I wondered if Epimethean seawater would kill me quickly, or only slowly, if I drank it. I knew that it was toxic. The seas were radioactive and rich in metal salts.

I knew that if I reached a sea, I would try to drink the water. My thirst was completely beyond rational control. The thought of drinking my own blood occurred to me, and if I'd had a good sharp blade I might have tried it, but with nothing sharp except my teeth I was able to resist.

I wondered whether my little stroll would have been better or worse if Epimetheus had native life on land, and decided that it would depend on just what kind of life, but that it would probably be worse. After all, the pseudoplankton were toxic-as toxic as the seas they lived in, maybe more so; laced with heavy metals, their whole biochemistry based on heavy metals-and any land life would have to be equally poisonous, wouldn't it?

But then, if Epimetheus had had trees, they might have cut the wind a little. I felt as if microscopic grit was being rammed into my skin with every step I took into the perpetual gale, and the idea of a drop in wind speed came pretty close to paradise just then. So maybe trees, even poisonous trees with tempting, lethal fruit, would have been an improvement.

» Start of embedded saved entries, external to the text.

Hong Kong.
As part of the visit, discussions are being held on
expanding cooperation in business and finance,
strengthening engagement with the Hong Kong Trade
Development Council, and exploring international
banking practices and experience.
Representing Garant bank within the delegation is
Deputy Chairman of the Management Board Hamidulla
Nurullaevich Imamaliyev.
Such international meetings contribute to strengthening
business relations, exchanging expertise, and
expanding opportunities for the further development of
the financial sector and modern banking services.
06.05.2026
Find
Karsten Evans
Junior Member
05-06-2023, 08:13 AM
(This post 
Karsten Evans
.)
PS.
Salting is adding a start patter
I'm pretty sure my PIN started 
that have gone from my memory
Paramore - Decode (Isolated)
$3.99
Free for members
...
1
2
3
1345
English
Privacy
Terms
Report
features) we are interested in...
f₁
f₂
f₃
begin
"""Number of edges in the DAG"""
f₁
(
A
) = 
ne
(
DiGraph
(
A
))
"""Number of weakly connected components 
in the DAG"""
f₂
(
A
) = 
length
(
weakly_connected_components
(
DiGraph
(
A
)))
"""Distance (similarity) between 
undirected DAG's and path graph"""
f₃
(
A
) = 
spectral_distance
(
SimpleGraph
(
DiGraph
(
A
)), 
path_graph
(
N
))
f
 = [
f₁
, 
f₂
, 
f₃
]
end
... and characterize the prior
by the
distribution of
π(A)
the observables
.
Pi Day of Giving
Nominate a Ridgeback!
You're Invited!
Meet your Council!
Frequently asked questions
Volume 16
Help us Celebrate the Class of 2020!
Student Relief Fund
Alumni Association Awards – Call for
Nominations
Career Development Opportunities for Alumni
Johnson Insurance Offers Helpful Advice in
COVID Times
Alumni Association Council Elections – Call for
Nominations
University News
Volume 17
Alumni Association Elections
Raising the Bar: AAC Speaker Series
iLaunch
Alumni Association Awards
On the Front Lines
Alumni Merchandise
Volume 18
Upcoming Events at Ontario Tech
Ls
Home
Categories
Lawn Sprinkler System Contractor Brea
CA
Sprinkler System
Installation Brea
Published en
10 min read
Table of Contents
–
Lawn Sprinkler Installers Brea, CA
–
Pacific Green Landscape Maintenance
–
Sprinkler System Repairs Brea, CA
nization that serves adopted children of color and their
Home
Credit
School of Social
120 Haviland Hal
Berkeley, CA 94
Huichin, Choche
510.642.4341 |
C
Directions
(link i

Animals, though-animals were something I didn't want. Not that I had to worry about those, since the planet had never evolved any, even in the seas. The idea of alien, untailored organisms scampering about was unpleasant. I didn't like things that much out of control. I didn't like the idea of things that could sneak up on me, things I knew nothing about.

I knew that there were no native animals on Epimetheus, but I thought about them anyway. I thought about things prowling behind me, just out of sight, the sound of their movements lost in the wind. I began to imagine that they were really there.

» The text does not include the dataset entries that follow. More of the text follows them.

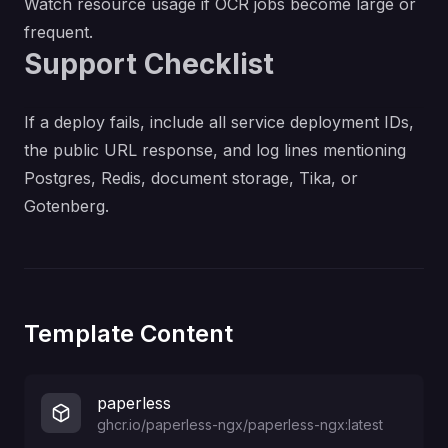
Watch resource usage if OCR jobs become large or
frequent.
Support Checklist
If a deploy fails, include all service deployment IDs,
the public URL response, and log lines mentioning
Postgres, Redis, document storage, Tika, or
Gotenberg.
Template Content
paperless
ghcr.io/paperless-ngx/paperless-ngx:latest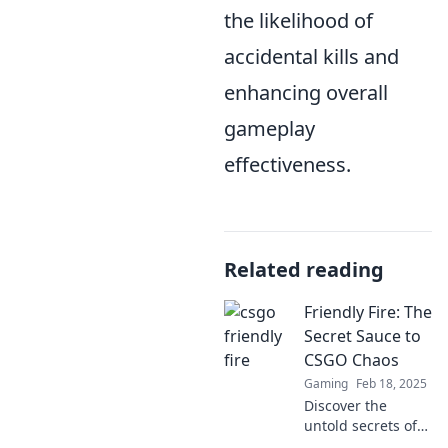
the likelihood of
accidental kills and
enhancing overall
gameplay
effectiveness.
Related reading
Friendly Fire: The
Secret Sauce to
CSGO Chaos
Gaming
Feb 18, 2025
Discover the
untold secrets of
friendly fire in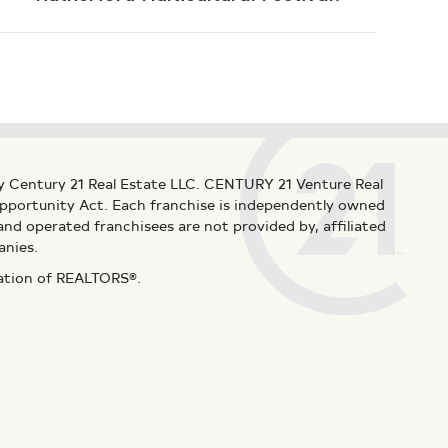
y Century 21 Real Estate LLC. CENTURY 21 Venture Real
 Opportunity Act. Each franchise is independently owned
d operated franchisees are not provided by, affiliated
anies.
iation of REALTORS®.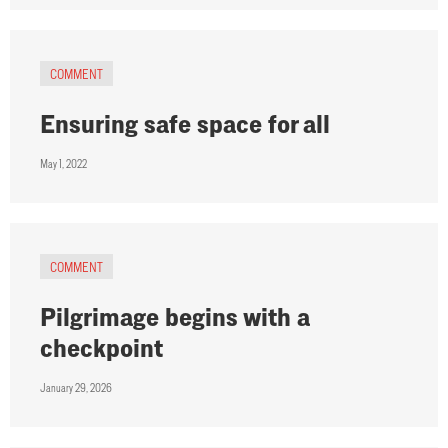
COMMENT
Ensuring safe space for all
May 1, 2022
COMMENT
Pilgrimage begins with a
checkpoint
January 29, 2026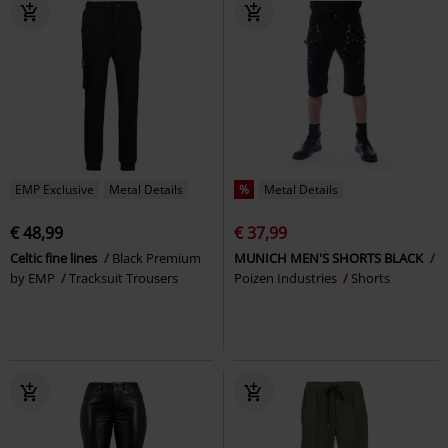
EMP Exclusive
Metal Details
%
Metal Details
€ 48,99
€ 37,99
Celtic fine lines
Black Premium
MUNICH MEN'S SHORTS BLACK
by EMP
Tracksuit Trousers
Poizen Industries
Shorts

The fact that I was losing my sight made those imaginings worse. I never liked things I couldn't see, and as I struggled on I could see less and less, as if that whole blazing bright world were vanishing into a hot mist.

I hated that.

When I was a girl, a very young girl, it still rained in Nightside City sometimes. The crater was already east of the rainbelt when I was born, but there were flukes, bits and pieces of clouds that dropped down out of the upper flow and were sent eastward again without ever reaching the main body of the rainbelt. Some of those happened to hit the city's crater, and if they were still high enough to clear the western wall, we got rain. I remember that rain. Fat raindrops would come splashing down from the sky, sending ripples of distortion through the advertising displays, drawing streaks on the black glass walls, forming puddles on the street that would turn slick and green with pseudoplankton in minutes. Most of my friends didn't like it and stayed inside, but I loved it. I would go out barefoot in the streets, running through the puddles, trying to splash them dry before they could turn green, feeling the rain in my hair and on my back and rolling down inside the collar of my coverall. I would stop and stand and look up at the sky, mouth open, feeling the rain on my face and staring in wonder at a sky without stars, without the red glow of Eta Cass B, but with a gray cap on it that reflected back the city's lights as a warm, even shimmer.